Language Runtimes 2005

Validating the Productivity of Next Generation Multicore Programming Models

Presentations

Fundamentals of the Cell Broadband Engine

H. Peter Hofstee
IBM Systems and Technology Group

Abstract
This talk will explain the motivation for the architecture and implementation of the Cell Broadband Engine processor ("Cell"), and discuss performance aspects and some programming models we have explored. The intent of the talk is to explain the fundamentals and provide the necessary background to those interested in exploring programming paradigms for Cell.

Speaker Bio
H. Peter Hofstee is Cell BE Chief Scientist and Cell BE Synergistic Processor Chief Architect. He received his PhD from Caltech in 1995 and after teaching at Caltech for 2 years, joined the IBM Austin research laboratory (ARL) in 1996. At the ARL Peter led the logic design for two GHz PowerPC processor prototypes. In 2000 Peter started work on the concept for Cell processor and he has been working on Cell development since then.

An Applications Perspective of Multicore Programming Models

Yahya H. Mirza
Aurora Borealis Software LLC

Abstract
The objective of this presentation is to give a high level overview of the issues related to leveraging multicore programming models. Work in progress on a 3D computer animation “effect”, will be used as a motivating example. I will illustrate a portion of the “animation effect” or simulation, that utilizes Multigrid for the efficient solution of a linear elliptic partial differential equation, i.e. the Poisson equation.

Speaker Bio
Yahya H. Mirza is the founder of Aurora Borealis Software LLC. For the last four years, Yahya has been the organizer of the Language Runtimes (LaR) workshop series at the OOPSLA and Supercomputing conferences. Through these workshops, Yahya has had the pleasure of interacting with several really creative individuals who have made a deep impact in the computing industry, and have inspired him greatly. Yahya created the LaR workshops to provide a relaxed, non-formal environment to foster technically deep yet innovative discussions. Prior to entering the software industry, Yahya's background was aeronautical engineering. Yahya's interest in scalable high productivity programming solutions is driven by his passion to create and deliver online, a real-time interactive feature film.

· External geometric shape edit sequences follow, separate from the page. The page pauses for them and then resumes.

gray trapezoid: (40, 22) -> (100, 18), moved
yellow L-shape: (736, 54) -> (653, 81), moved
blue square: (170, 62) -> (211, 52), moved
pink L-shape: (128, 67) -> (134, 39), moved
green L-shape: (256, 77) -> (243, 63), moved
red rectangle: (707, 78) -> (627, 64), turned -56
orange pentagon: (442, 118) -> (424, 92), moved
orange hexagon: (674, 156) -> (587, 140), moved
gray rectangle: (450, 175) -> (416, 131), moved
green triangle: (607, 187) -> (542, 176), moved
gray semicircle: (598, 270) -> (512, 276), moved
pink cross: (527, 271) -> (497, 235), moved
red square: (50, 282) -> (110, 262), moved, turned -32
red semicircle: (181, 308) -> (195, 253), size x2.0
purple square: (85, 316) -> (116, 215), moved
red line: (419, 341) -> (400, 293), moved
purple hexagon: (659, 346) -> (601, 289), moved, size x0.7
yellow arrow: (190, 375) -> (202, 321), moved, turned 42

An Overview of the NAS Multigrid Implementation

Bradford Chamberlain
Cray Inc.

Abstract
This talk will overview the implementation of the NAS Multigrid Benchmark.

Speaker Bio
Bradford Chamberlain is an employee of Cray Inc. and is working on the design and implementation of the Chapel language as part of Cray's Cascade project in the DARPA HPCS program. He received his PhD from the University of Washington where he contributed to the ZPL parallel array language.

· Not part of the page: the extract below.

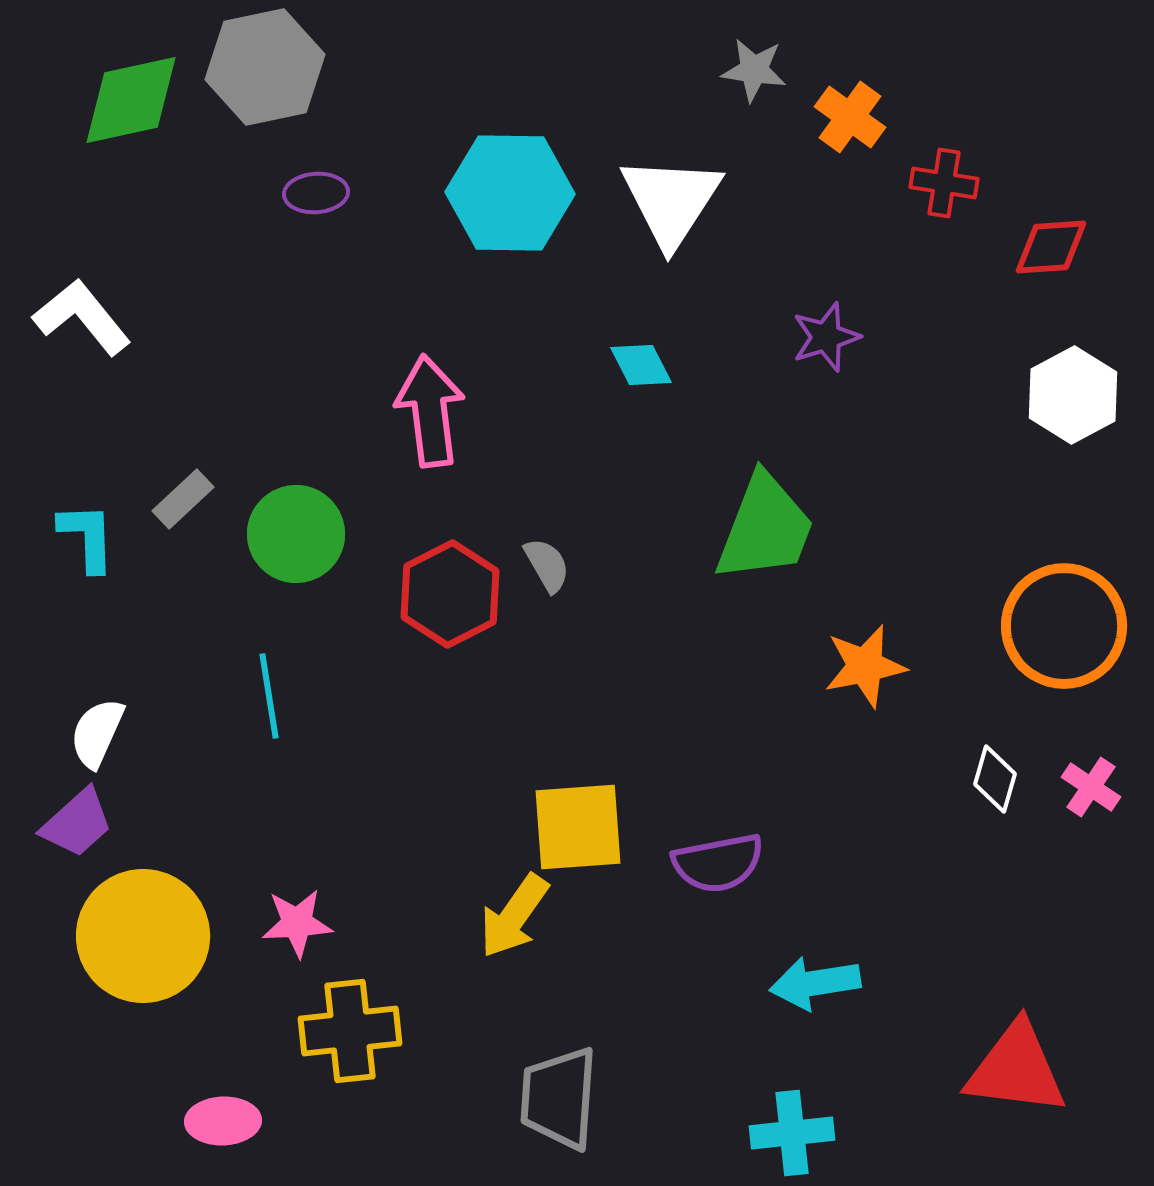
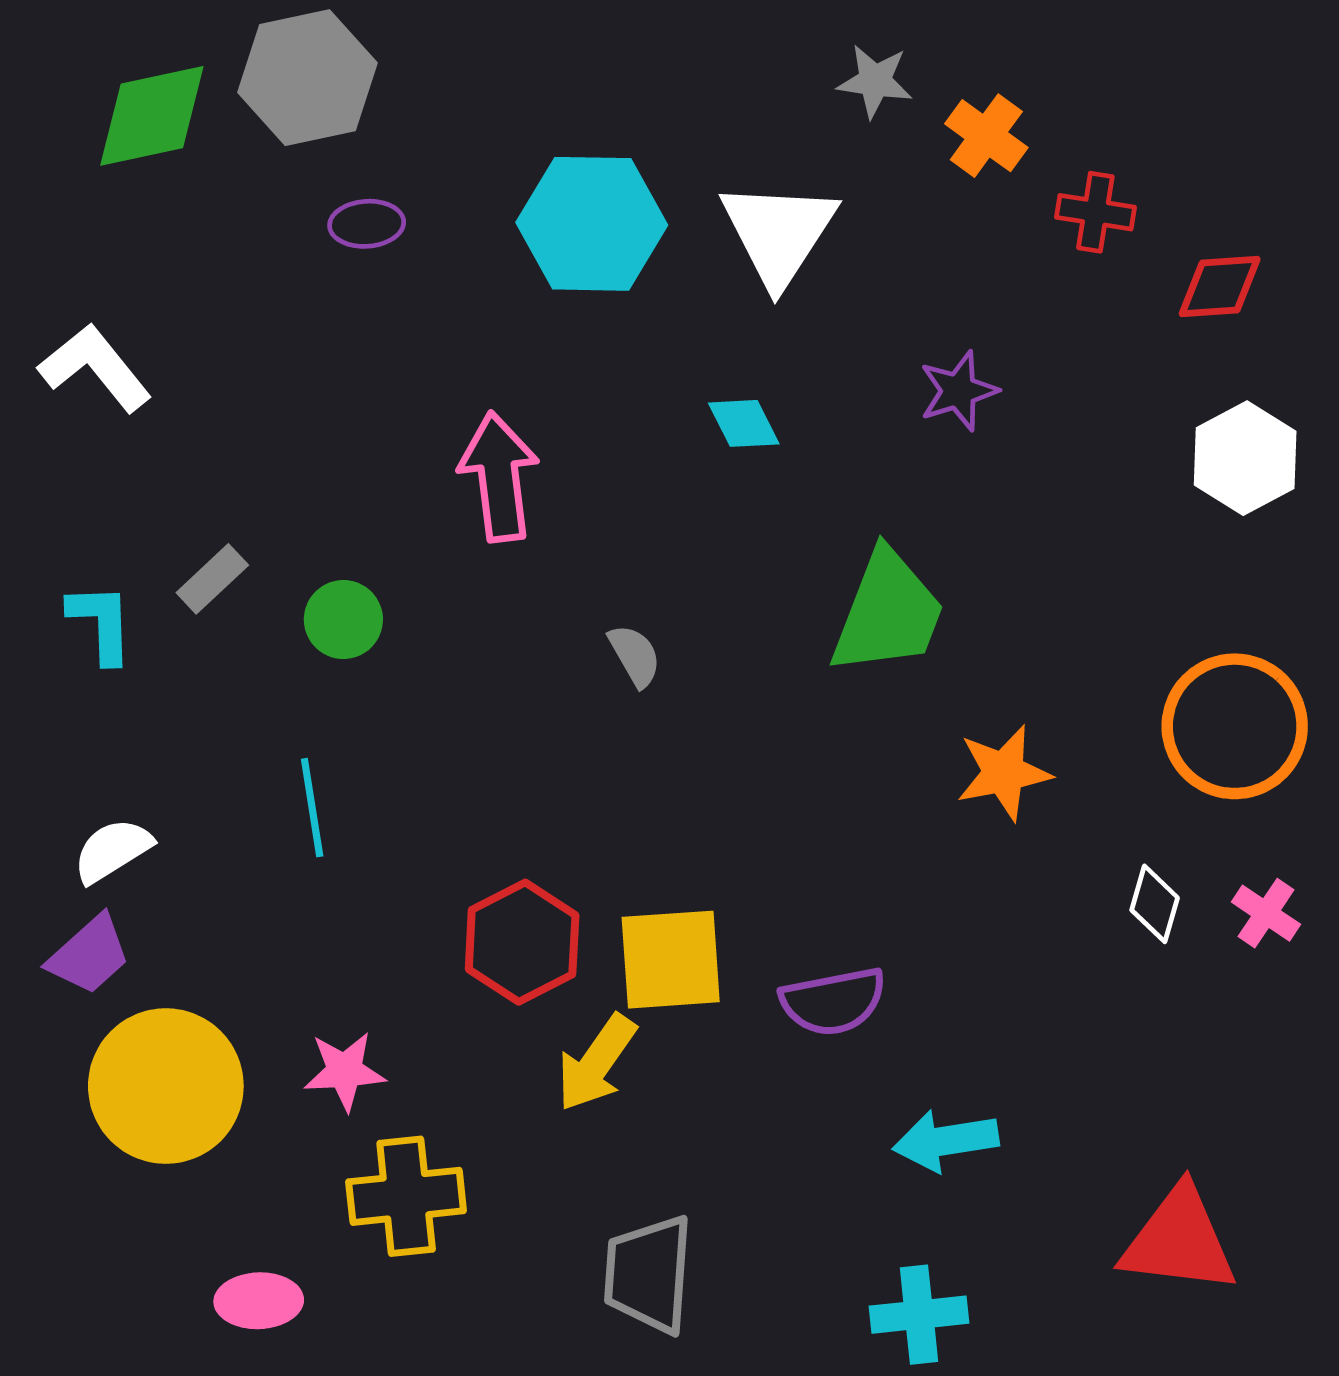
green circle: (296, 534) -> (343, 620), size x0.7
red hexagon: (450, 594) -> (522, 942), moved
white semicircle: (97, 733) -> (112, 850), turned 34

NAS MG: Productivity Challenges and a Chapel-based Solution

Bradford Chamberlain
Cray Inc.

Abstract
In this talk, I will describe aspects of the NPB MG (multigrid) benchmark -- and its implementations in conventional parallel languages -- that I believe to be most at odds with productivity. I'll walk through some excerpts of the Chapel implementation of the benchmark, highlighting ways in which Chapel's features address these productivity challenges.

Speaker Bio
Bradford Chamberlain is an employee of Cray Inc. and is working on the design and implementation of the Chapel language as part of Cray's Cascade project in the DARPA HPCS program. He received his PhD from the University of Washington where he contributed to the ZPL parallel array language.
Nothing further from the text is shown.